Я пошла во тьму к дереву с нашими мешками, и я услышала тихие слова Моны:
— Выстрел был хорошим, Кольм.
Я резко вдохнула, заставила себя идти к дереву, а не взрываться от гнева. Я забралась по стволу, хвоя била меня по лицу в темноте. У веревки я замерла, прижала лоб к липкой шершавой коре. Я вдыхала запах сосны.
Три дня.

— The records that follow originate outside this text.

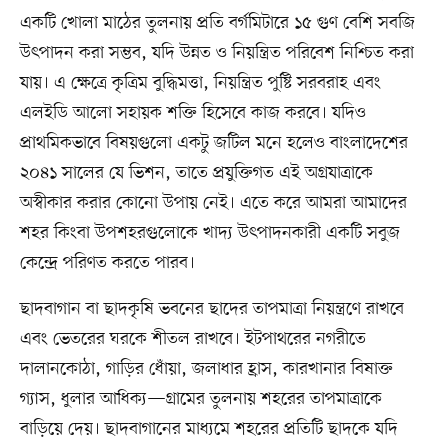
একটি খোলা মাঠের তুলনায় প্রতি বর্গমিটারে ১৫ গুণ বেশি সবজি
উৎপাদন করা সম্ভব, যদি উন্নত ও নিয়ন্ত্রিত পরিবেশ নিশ্চিত করা
যায়। এ ক্ষেত্রে কৃত্রিম বুদ্ধিমত্তা, নিয়ন্ত্রিত পুষ্টি সরবরাহ এবং
এলইডি আলো সহায়ক শক্তি হিসেবে কাজ করবে। যদিও
প্রাথমিকভাবে বিষয়গুলো একটু জটিল মনে হলেও বাংলাদেশের
২০৪১ সালের যে ভিশন, তাতে প্রযুক্তিগত এই অগ্রযাত্রাকে
অস্বীকার করার কোনো উপায় নেই। এতে করে আমরা আমাদের
শহর কিংবা উপশহরগুলোকে খাদ্য উৎপাদনকারী একটি সবুজ
কেন্দ্রে পরিণত করতে পারব।
ছাদবাগান বা ছাদকৃষি ভবনের ছাদের তাপমাত্রা নিয়ন্ত্রণে রাখবে
এবং ভেতরের ঘরকে শীতল রাখবে। ইটপাথরের নগরীতে
দালানকোঠা, গাড়ির ধোঁয়া, জলাধার হ্রাস, কারখানার বিষাক্ত
গ্যাস, ধুলার আধিক্য—গ্রামের তুলনায় শহরের তাপমাত্রাকে
বাড়িয়ে দেয়। ছাদবাগানের মাধ্যমে শহরের প্রতিটি ছাদকে যদি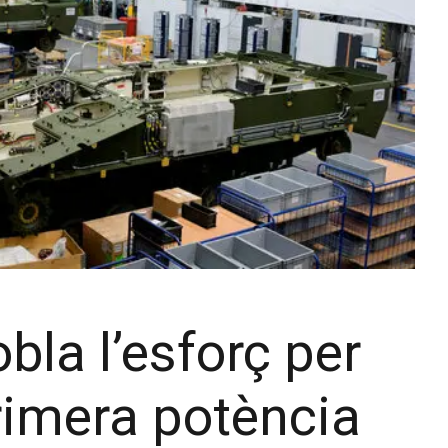
la l’esforç per
rimera potència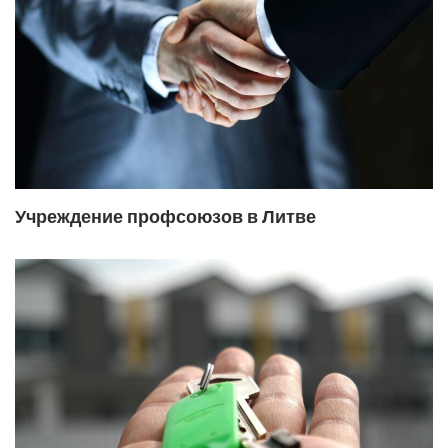
Учреждение профсоюзов в Литве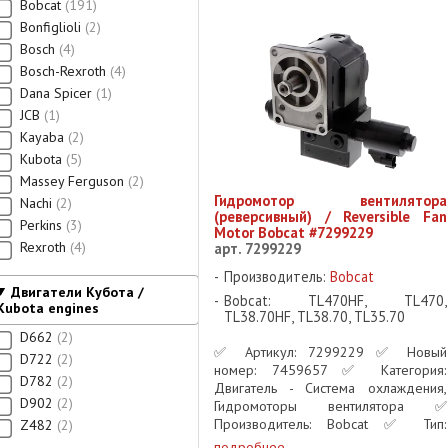
Bobcat
191
Bonfiglioli
2
Bosch
4
Bosch-Rexroth
4
Dana Spicer
1
JCB
1
Kayaba
2
Kubota
5
Massey Ferguson
2
Гидромотор вентилятора
Nachi
2
(реверсивный) / Reversible Fan
Perkins
3
Motor Bobcat #7299229
Rexroth
4
арт. 7299229
Производитель:
Bobcat
Двигатели Кубота /
Bobcat: TL470HF, TL470,
Kubota engines
TL38.70HF, TL38.70, TL35.70
D662
2
✅ Артикул: 7299229 ✅ Новый
D722
2
номер: 7459657 ✅ Категория:
D782
2
Двигатель - Система охлаждения,
D902
2
Гидромоторы вентилятора ✅
Производитель: Bobcat ✅ Тип:
Z482
2
Реверсивный гидромотор
подробнее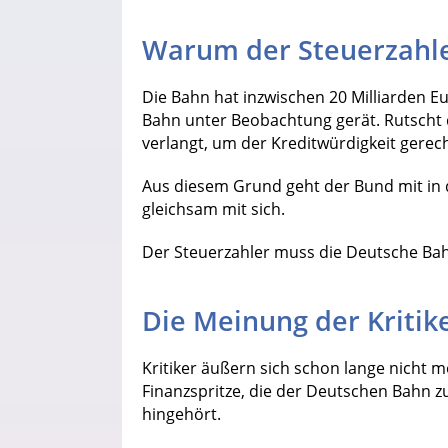
Warum der Steuerzahle
Die Bahn hat inzwischen 20 Milliarden E
Bahn unter Beobachtung gerät. Rutscht 
verlangt, um der Kreditwürdigkeit gerec
Aus diesem Grund geht der Bund mit in 
gleichsam mit sich.
Der Steuerzahler muss die Deutsche Bah
Die Meinung der Kritik
Kritiker äußern sich schon lange nicht 
Finanzspritze, die der Deutschen Bahn 
hingehört.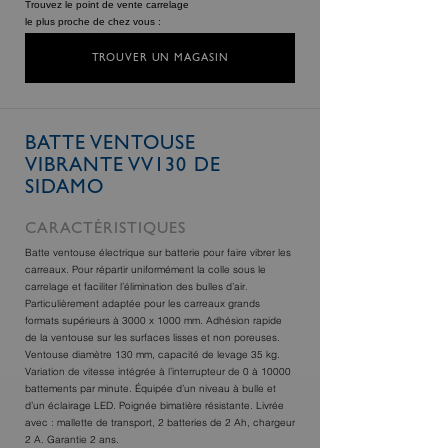
Trouvez le point de vente carrelage
le plus proche de chez vous :
TROUVER UN MAGASIN
BATTE VENTOUSE
VIBRANTE VV130 DE
SIDAMO
CARACTÉRISTIQUES
Batte ventouse électrique sur batterie pour faire vibrer les
carreaux. Pour répartir uniformément la colle sous le
carrelage et faciliter l’élimination des bulles d’air.
Particulièrement adaptée pour les carreaux grands
formats supérieurs à 3000 x 1000 mm. Adhésion rapide
de la ventouse sur les surfaces lisses et non poreuses.
Ventouse diamètre 130 mm, capacité de levage 35 kg.
Variation de vitesse intégrée à l’interrupteur de 0 à 10000
battements par minute. Équipée d’un niveau à bulle et
d’un éclairage LED. Poignée bimatière résistante. Livrée
avec : mallette de transport, 2 batteries de 2 Ah, chargeur
2 A. Garantie 2 ans.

Три дня в Сильвервуде, а я уже думала, как же мы дойдем до конца, не убив друг друга.
* * *
Раны Арлена были небольшими, но глубокими, и я какое-то время промывала их. Когда я закончила и перевязала его руку, как только могла в темноте, я заставила всех собираться. Они почти не возражали — идти ночью никому не хотелось, но Мона не могла спать рядом с медведем, даже если он был мертвым. Или из-за того, что он был мертвым. Мне было все равно. Мы ушли из соснового бора по горе. Почти через час мы добрались до подходящего участка земли. Конечно, тут, в отличие от бора, были камни, где-то рядом жил скунс. Спали мы плохо.
Шли мы все так же медленно.
Следующие дни мы поднимались по склонам, и на меня тяжелым плащом легло неожиданное одиночество. Мона и Арлен не скрывали своего презрения к горам. Виды и звуки, что были мне старыми друзьями, пугали их, как скрежет сов, разбудивший нас ночью. Через пару дней я возвращалась от ручья с флягами и увидела, как Арлен бьет палкой кусты. Он перебил мои возмущения, заявив, что где-то рядом рысь. Раздалось горловое мяуканье, и он просиял, торжествуя. Я хотела задушить его. Он принял за хищника олененка, прячущегося в кустах, зовущего маму. Я в ярости заставила их перейти в другое место, чтобы лань могла вернуться к своему испуганному ребенку.